• TO DO: Identify every line in the records below that contains the word "nous", and reproduce each one.

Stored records
++++
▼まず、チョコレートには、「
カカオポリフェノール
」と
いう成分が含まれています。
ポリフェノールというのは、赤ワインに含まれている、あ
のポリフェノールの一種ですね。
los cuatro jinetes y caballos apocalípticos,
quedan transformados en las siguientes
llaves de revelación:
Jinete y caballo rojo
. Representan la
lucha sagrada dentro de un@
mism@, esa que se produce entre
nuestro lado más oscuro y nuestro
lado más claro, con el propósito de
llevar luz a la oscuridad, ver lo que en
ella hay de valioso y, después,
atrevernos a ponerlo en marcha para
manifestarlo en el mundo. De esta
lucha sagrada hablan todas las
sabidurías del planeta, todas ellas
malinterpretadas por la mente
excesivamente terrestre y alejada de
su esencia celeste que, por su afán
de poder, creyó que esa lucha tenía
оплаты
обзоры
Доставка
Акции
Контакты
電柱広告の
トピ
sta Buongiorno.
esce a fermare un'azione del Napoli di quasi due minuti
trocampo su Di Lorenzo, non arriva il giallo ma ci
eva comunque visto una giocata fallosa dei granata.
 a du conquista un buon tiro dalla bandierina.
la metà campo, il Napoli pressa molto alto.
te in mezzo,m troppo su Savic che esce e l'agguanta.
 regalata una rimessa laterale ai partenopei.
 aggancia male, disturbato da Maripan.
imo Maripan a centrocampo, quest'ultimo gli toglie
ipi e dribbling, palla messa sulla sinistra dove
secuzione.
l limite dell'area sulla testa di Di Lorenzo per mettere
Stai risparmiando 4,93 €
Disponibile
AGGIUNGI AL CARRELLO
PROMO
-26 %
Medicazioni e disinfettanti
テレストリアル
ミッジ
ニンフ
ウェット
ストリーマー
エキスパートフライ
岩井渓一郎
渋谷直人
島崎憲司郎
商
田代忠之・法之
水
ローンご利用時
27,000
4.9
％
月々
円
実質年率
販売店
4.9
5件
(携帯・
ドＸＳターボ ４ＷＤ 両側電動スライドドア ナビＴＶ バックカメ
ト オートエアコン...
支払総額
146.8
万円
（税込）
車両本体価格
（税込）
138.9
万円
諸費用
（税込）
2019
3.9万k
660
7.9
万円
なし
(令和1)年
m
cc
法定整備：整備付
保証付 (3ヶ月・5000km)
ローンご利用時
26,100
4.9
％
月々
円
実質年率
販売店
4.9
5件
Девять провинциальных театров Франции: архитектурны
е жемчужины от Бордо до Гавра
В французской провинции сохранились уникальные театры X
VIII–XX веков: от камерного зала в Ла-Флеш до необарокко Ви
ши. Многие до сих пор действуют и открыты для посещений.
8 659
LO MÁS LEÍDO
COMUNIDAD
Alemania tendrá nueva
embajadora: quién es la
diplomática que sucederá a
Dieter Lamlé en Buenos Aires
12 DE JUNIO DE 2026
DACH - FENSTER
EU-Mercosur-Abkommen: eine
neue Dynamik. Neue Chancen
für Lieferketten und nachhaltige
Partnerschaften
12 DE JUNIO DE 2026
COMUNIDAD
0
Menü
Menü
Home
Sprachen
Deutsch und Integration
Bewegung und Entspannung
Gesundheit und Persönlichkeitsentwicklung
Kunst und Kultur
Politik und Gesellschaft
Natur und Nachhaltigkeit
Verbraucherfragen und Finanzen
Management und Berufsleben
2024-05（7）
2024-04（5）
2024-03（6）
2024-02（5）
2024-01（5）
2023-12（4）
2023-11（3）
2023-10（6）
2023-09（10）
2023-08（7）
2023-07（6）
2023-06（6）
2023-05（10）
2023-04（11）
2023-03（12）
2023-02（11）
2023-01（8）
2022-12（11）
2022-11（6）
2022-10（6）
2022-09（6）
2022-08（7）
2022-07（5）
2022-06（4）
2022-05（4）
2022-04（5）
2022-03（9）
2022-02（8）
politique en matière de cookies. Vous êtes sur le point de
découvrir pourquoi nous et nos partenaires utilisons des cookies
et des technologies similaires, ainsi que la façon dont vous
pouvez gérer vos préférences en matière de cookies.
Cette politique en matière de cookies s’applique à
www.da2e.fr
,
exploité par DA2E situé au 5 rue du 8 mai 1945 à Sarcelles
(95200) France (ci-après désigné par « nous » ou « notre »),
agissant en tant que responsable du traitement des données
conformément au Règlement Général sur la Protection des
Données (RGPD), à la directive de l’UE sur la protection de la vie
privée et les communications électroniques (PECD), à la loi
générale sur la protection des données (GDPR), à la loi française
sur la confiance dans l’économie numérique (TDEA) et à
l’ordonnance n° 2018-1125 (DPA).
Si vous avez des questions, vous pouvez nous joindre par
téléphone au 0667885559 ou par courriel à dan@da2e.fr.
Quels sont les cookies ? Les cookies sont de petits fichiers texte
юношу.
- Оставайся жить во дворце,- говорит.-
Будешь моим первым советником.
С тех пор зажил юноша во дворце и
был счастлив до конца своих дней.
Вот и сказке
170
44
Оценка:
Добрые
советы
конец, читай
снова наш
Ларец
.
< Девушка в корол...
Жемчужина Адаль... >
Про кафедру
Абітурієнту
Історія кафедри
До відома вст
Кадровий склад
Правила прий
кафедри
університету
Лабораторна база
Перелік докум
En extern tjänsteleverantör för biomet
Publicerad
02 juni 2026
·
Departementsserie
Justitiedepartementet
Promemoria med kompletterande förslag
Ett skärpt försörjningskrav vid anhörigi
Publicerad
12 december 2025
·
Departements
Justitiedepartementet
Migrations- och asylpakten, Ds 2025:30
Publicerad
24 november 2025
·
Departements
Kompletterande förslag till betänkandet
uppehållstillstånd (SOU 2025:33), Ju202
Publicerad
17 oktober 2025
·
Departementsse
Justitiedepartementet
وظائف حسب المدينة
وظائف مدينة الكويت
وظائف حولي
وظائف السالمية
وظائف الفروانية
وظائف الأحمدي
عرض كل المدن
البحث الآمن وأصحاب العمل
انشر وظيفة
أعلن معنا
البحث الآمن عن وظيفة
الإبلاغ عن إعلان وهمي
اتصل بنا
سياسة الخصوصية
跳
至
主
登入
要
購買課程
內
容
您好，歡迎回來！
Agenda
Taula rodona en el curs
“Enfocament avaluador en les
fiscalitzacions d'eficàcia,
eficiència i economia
++++
• RESULT OF THIS EXERCISE:
découvrir pourquoi nous et nos partenaires utilisons des cookies
(95200) France (ci-après désigné par « nous » ou « notre »),
Si vous avez des questions, vous pouvez nous joindre par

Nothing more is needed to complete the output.